La promesse du chanvre en Thaïlande est sur le point de s’effondrer en raison du retrait politique et réglementaire

Le secteur du chanvre en Thaïlande semble toucher à sa fin, non pas parce que la récolte a échoué, mais parce que l'industrie n'a jamais été prise au sérieux. Le retrait politique en cours du cannabis révèle une vérité structurelle présente depuis 2022 : aucune stratégie industrielle pour le chanvre en Thaïlande n’a jamais été conçue. Il a simplement capté la vague d’une expérience politique plus large sur le cannabis qu’il ne contrôlait pas.

La décision du pays en 2022 de radier le cannabis (marijuana à haute teneur en THC et chanvre à faible teneur en THC) du code des stupéfiants a été présentée comme une stratégie économique visant à stimuler le développement rural et les revenus agricoles. La couverture médiatique a amplifié le discours, alors que des projections ont largement circulé suggérant que la Thaïlande pourrait construire un secteur d’un milliard de dollars d’ici quelques années. Les premiers rapports sur les attentes concernant les opportunités liées au cannabis en Thaïlande ont souligné de grands espoirs en termes de croissance intérieure et de potentiel d'exportation.

Perdu dans le mélange

Le chanvre figurait en bonne place dans ces premiers récits sur le cannabis en tant qu’opportunité crédible à long terme en matière de fibres, d’aliments, de matériaux de construction et d’ingrédients de bien-être, avec des marchés d’exportation envisagés dans toute l’Asie. Mais l’exécution des politiques n’a jamais été à la hauteur de cette ambition. Pendant ce temps, les ventes au détail de marijuana ont rapidement explosé avec l’ouverture de dizaines de milliers de magasins spécialisés.

Dans ce contexte de précipitation, les organismes chargés de l’application des lois ont dû fonctionner sans mandat cohérent, les ministères édictant des règles qui se chevauchent et parfois sont contradictoires. Alors que l’activité économique était concentrée autour de la vente au détail de marijuana et du tourisme, la culture, la transformation et le développement des chaînes de valeur du chanvre industriel ont été essentiellement ignorés.

Incohérence

Même au plus fort de l’optimisme, le chanvre n’a jamais reçu de fondement réglementaire distinct et cohérent car il n’a jamais été traité comme une catégorie agricole et industrielle à part entière. L'évolution des discussions sur la limite de THC en Thaïlande, y compris les débats sur la question de savoir si le chanvre devrait être fixé à 1,0 pour cent de THC, ont mis en évidence la confusion sur la façon dont le secteur devrait être défini et réglementé. Il a connu des hauts et des bas avec un projet politique qui était instable dès le départ – et qui semble désormais voué à s’effondrer.

L’année dernière, le pays a fait passer la fleur de cannabis à un usage uniquement médical en vertu d’une réglementation mise à jour ; cela a également refroidi le marché des fleurs de chanvre, puisque les bourgeons de cannabis – quelle que soit leur intention – attirent l’attention à moins qu’ils ne soient clairement conformes et strictement autorisés.

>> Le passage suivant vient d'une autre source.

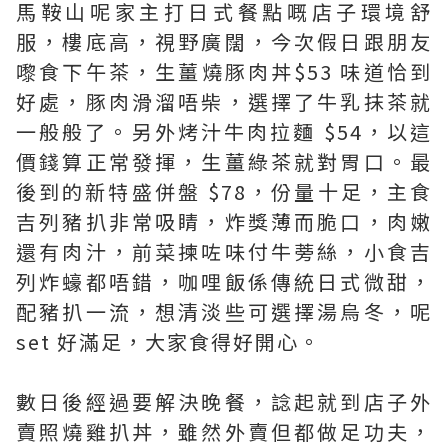
馬鞍山呢家主打日式餐點嘅店子環境舒
服，樓底高，視野廣闊，今次假日跟朋友
嚟食下午茶，生薑燒豚肉丼$53 味道恰到
好處，豚肉滑溜唔柴，選擇了牛乳抹茶就
一般般了。另外烤汁牛肉拉麵 $54，以這
價錢算正常發揮，生薑綠茶就對胃口。最
後到的新特盛併盤 $78，份量十足，主食
吉列豬扒非常吸睛，炸獎薄而脆口，肉嫩
還有肉汁，前菜揀咗味付牛蒡絲，小食吉
列炸蠔都唔錯，咖哩飯係傳統日式微甜，
配豬扒一流，想清淡些可選擇湯烏冬，呢
set 好滿足，大家食得好開心。
數日後經過要解決晚餐，諗起就到店子外
賣照燒雞扒丼，雖然外賣但都做足功夫，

Ce durcissement de la réglementation fait suite à des changements de réglementation et d’application qui ont limité la teneur en THC du CBD et façonné l’univers des produits légaux.

Changer la politique

Aujourd'hui, à l'approche des élections nationales du 8 février, les principaux partis politiques du pays ont tous pris leurs distances par rapport à la libéralisation du cannabis de 2022 et ont publiquement adopté des contrôles plus stricts. Le cannabis est devenu un handicap électoral, et ce changement politique conduit désormais la politique d’une manière qui expose le chanvre au risque d’être entraîné dans une correction réglementaire brutale.

L’avenir immédiat du marché thaïlandais du cannabis impliquera une contraction. Pour le chanvre, la question la plus profonde est de savoir s’il existe encore une volonté politique de le défendre en tant que catégorie économique distincte. Jusqu’à présent, il y a peu de preuves de cela.

Ce qui était autrefois présenté comme une opportunité agricole sérieuse ressemble désormais de plus en plus à un secteur abandonné à dessein. La tragédie n’est pas que le chanvre ait échoué. La tragédie est qu’on n’a jamais permis la création d’une industrie.